(Saved data entries)
.....
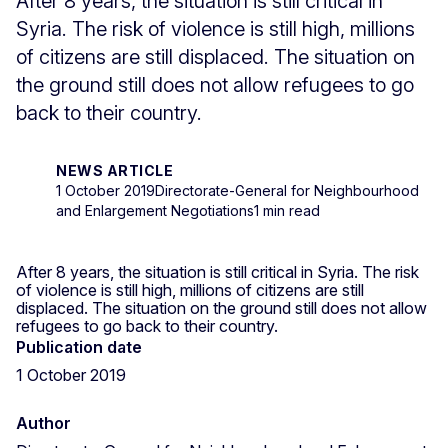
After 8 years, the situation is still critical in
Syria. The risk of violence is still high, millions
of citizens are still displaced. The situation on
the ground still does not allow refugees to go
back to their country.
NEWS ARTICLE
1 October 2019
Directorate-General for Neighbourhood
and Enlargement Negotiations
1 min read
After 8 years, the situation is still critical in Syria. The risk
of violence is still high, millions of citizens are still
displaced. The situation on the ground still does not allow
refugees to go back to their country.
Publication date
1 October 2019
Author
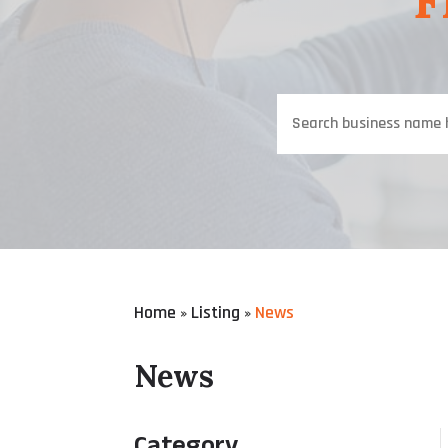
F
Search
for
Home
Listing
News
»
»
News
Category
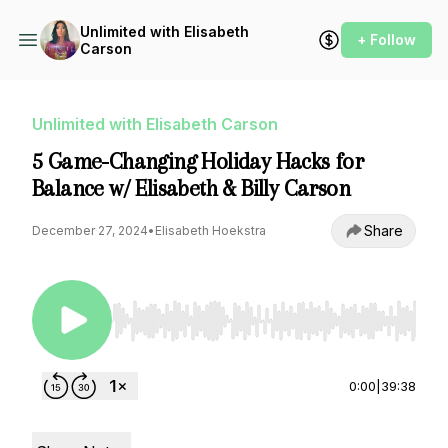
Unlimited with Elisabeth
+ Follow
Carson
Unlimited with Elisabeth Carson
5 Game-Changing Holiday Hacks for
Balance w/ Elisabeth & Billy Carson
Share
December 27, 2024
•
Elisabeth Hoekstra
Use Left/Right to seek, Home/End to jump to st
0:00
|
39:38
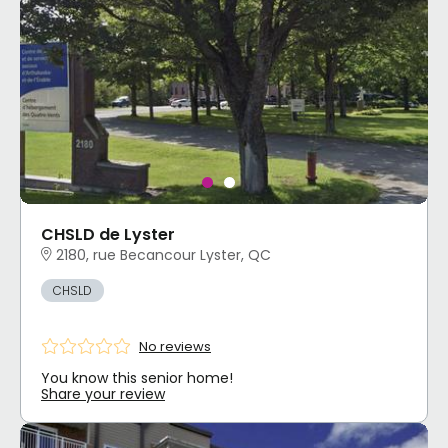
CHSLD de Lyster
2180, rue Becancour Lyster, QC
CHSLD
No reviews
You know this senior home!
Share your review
.....
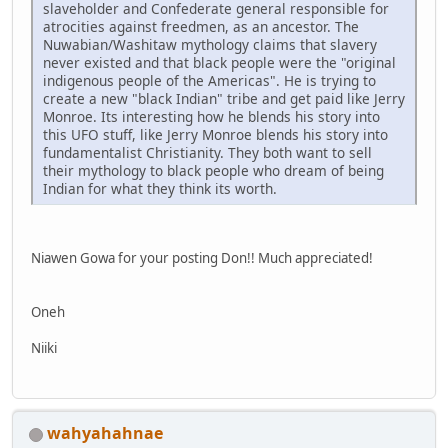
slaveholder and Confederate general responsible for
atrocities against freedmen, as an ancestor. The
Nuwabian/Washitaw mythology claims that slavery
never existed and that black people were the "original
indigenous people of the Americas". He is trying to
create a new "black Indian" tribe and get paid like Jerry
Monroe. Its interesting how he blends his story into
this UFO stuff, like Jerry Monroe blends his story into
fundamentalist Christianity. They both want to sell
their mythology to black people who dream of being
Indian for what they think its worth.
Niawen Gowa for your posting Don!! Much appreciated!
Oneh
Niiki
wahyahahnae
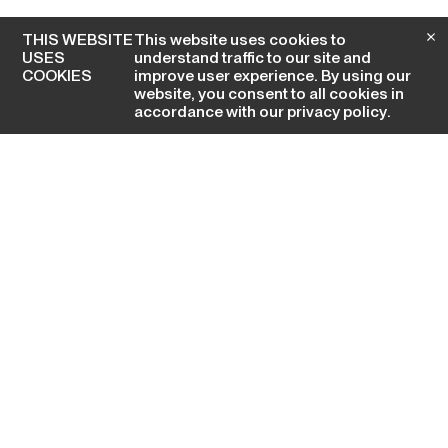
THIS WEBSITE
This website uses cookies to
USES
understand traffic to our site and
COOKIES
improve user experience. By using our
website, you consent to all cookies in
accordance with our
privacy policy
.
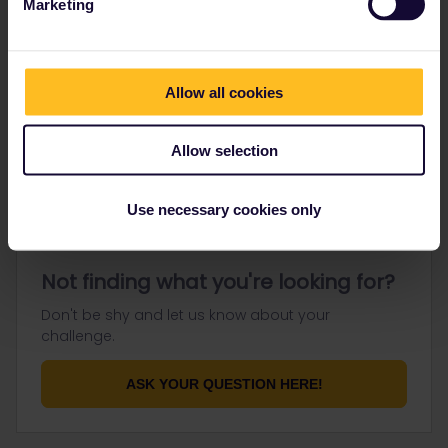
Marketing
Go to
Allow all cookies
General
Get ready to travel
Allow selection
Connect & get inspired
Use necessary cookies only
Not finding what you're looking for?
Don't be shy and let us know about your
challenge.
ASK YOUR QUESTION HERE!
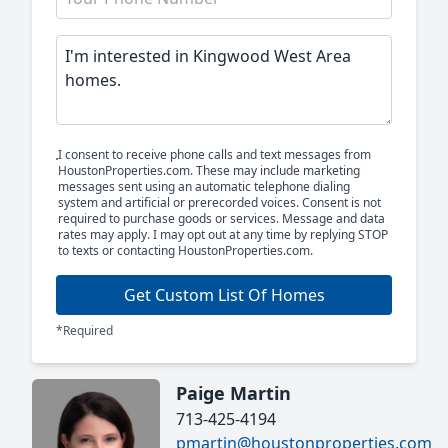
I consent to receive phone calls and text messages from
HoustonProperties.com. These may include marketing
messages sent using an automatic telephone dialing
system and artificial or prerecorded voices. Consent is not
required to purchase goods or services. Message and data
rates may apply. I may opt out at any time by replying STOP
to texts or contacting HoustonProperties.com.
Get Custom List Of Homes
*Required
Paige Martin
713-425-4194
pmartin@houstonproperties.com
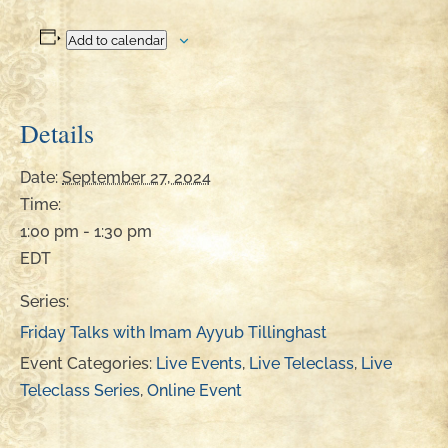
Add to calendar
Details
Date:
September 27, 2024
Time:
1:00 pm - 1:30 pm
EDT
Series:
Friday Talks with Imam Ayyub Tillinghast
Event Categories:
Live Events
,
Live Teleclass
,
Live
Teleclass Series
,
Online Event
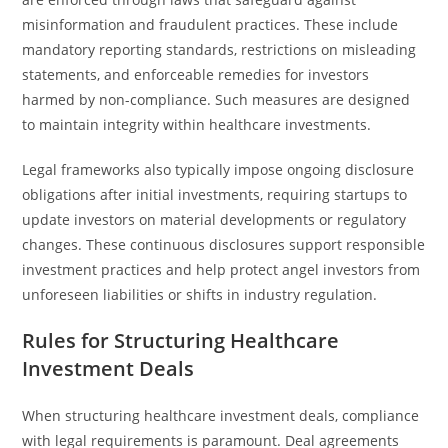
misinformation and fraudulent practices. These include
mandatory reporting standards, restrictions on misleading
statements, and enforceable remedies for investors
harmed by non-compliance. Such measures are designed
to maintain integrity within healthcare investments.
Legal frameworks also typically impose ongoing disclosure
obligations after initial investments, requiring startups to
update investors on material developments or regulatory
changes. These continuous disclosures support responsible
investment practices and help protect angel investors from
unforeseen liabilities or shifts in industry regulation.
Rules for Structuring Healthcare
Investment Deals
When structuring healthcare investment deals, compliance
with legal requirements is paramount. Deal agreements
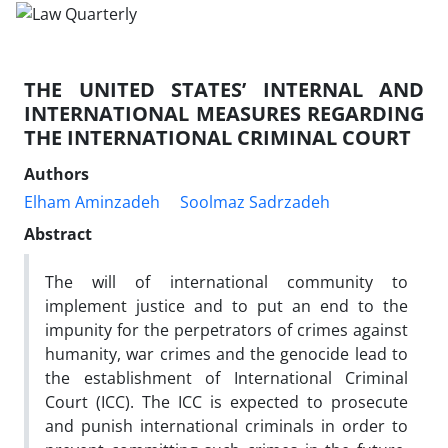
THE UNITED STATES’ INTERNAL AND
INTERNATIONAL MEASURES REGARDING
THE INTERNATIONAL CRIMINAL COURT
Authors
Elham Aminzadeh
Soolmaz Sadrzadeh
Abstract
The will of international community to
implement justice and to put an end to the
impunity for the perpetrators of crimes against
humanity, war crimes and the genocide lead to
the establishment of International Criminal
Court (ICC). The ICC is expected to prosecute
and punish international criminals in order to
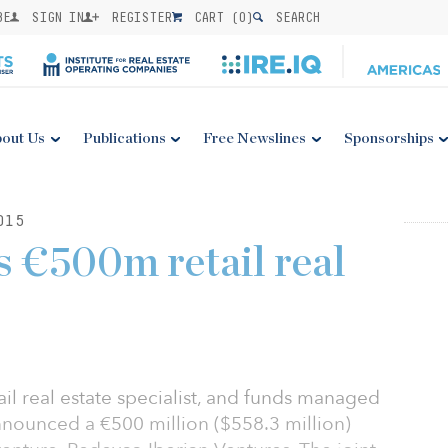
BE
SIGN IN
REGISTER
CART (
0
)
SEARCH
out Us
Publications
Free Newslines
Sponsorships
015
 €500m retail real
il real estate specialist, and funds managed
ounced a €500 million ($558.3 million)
.....
How to complete this task ▸ Copy every line of the entries above in which "citizens" occurs.

Task answer ▸
of citizens are still displaced. The situation on
of violence is still high, millions of citizens are still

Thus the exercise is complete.